Victor de Laprade


À un grand arbre


 
L’esprit calme des dieux habite dans les plantes.
Heureux est le grand arbre aux feuillages épais ;
Dans son corps large et sain la sève coule en paix,
Mais le sang se consume en nos veines brûlantes.
 
À la croupe du mont tu sièges comme un roi ;
Sur ce trône abrité, je t’aime et je t’envie ;
Je voudrais échanger ton être avec ma vie,
Et me dresser tranquille et sage comme toi.
 
Le vent n’effleure pas le sol où tu m’accueilles ;
L’orage y descendrait sans pouvoir t’ébranler ;
Sur tes plus hauts rameaux, que seuls on voit trembler,
Comme une eau lente, à peine il fait gémir tes feuilles.
 
L’aube, un instant, les touche avec son doigt vermeil ;
Sur tes obscurs réseaux semant sa lueur blanche,
La lune aux pieds d’argent descend de branche en branche,
Et midi baigne en plein ton front dans le soleil.
 
L’éternelle Cybèle embrasse tes pieds fermes ;
Les secrets de son sein, tu les sens, tu les vois ;
Au commun réservoir en silence tu bois,
Enlacé dans ces flancs où dorment tous les germes.
 
Salut, toi qu’en naissant l’homme aurait adoré !

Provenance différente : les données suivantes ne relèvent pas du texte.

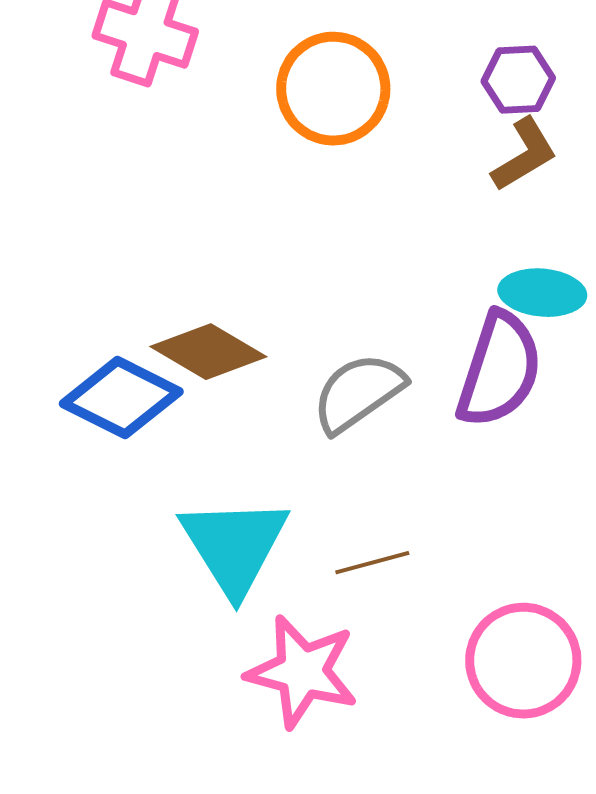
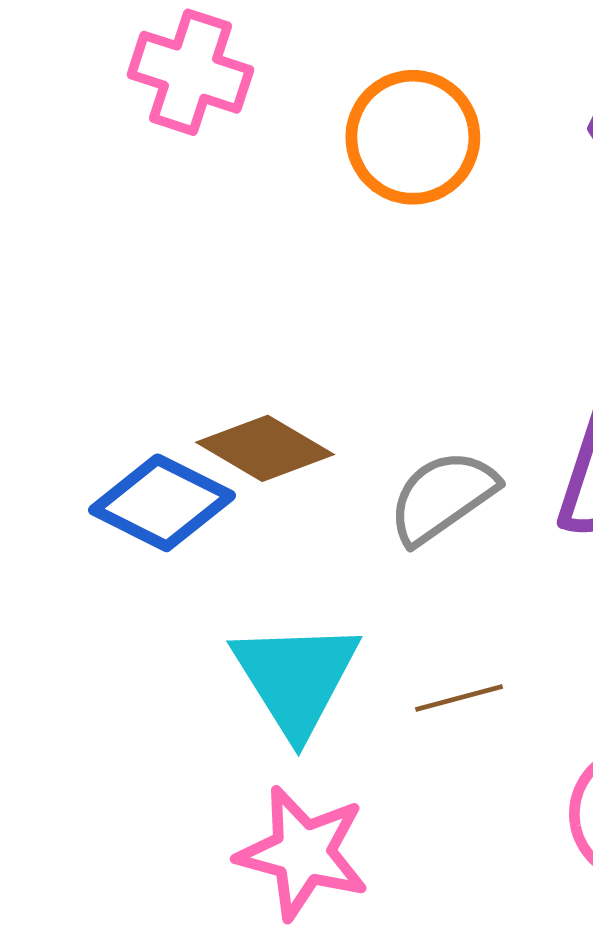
pink star: (302, 672) -> (303, 853), moved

Notre âge, qui se rue aux luttes convulsives,
Te voyant immobile, a douté que tu vives,
Et ne reconnaît plus en toi d’hôte sacré,
 
Ah ! moi je sens qu’une âme est là sous ton écorce :
Tu n’as pas nos transports et nos désirs de feu,
Mais tu rêves, profond et serein comme un dieu ;
Ton immobilité repose sur ta force.
 
Salut ! Un charme agit et s’échange entre nous.

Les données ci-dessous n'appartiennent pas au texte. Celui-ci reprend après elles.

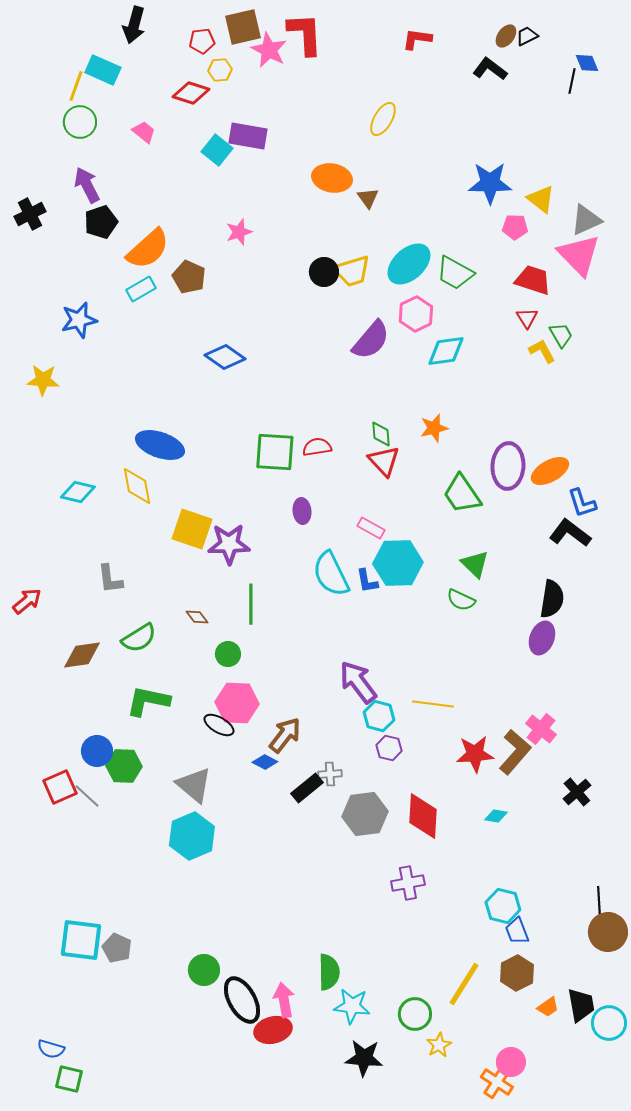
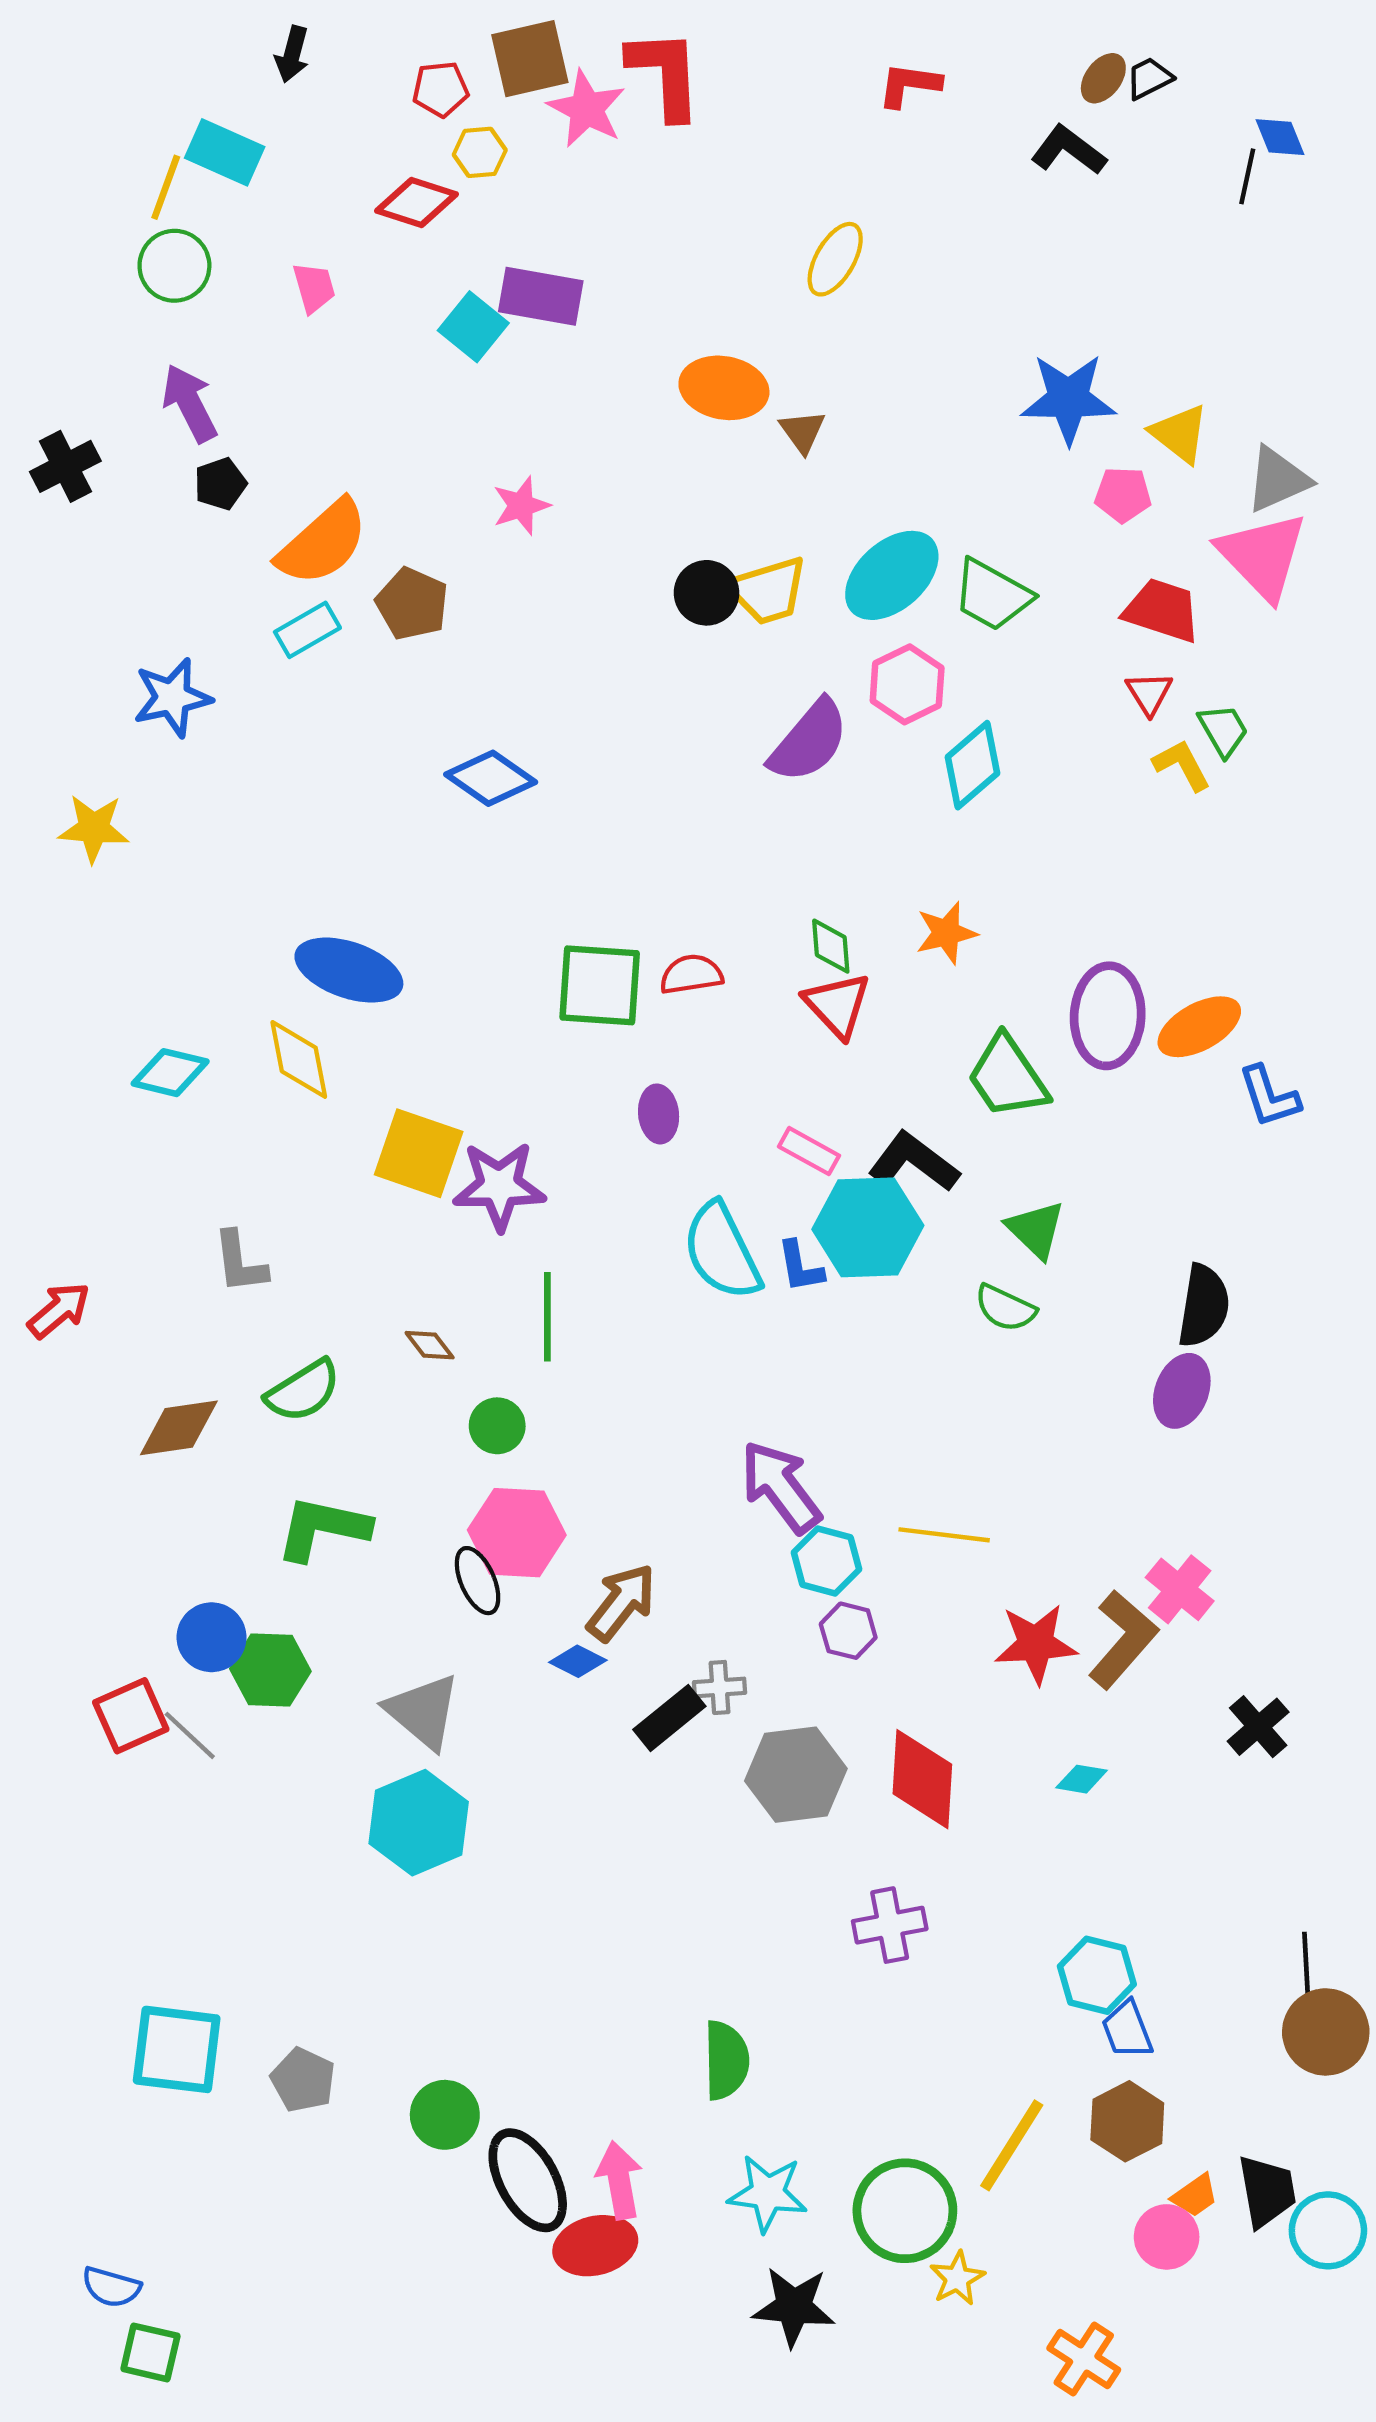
black arrow: (134, 25) -> (292, 54), size x0.7
pink trapezoid: (144, 132) -> (314, 288), turned 35
black pentagon: (101, 222) -> (220, 484), size x0.7
cyan diamond: (446, 351) -> (973, 765), turned -33
black L-shape: (570, 533) -> (914, 1162), moved
black ellipse: (219, 725) -> (478, 1581), turned 36
gray pentagon: (117, 948) -> (303, 2080), moved
green semicircle: (329, 972) -> (726, 2060), moved
green circle: (415, 1014) -> (905, 2211), size x1.4
pink circle: (511, 1062) -> (1167, 2237), moved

Arbre, je suis peu fier de l’humaine nature ;
Un esprit revêtu d’écorce et de verdure
Me semble aussi puissant que le nôtre, et plus doux.
 
Verse à flots sur mon front ton ombre qui m’apaise ;
Puisse mon sang dormir et mon corps s’affaisser ;
Que j’existe un moment sans vouloir ni penser :
La volonté me trouble, et la raison me pèse.
 
Je souffre du désir, orage intérieur ;
Mais tu ne connais, toi, ni l’espoir, ni le doute,
Et tu n’as su jamais ce que le plaisir coûte ;
Tu ne l’achètes pas au prix de la douleur.
 
Quand un beau jour commence et quand le mal fait trêve,
Les promesses du ciel ne valent pas l’oubli ;
Dieu même ne peut rien sur le temps accompli ;
Nul songe n’est si doux qu’un long sommeil sans rêve.
 
Le chêne a le repos, l’homme a la liberté...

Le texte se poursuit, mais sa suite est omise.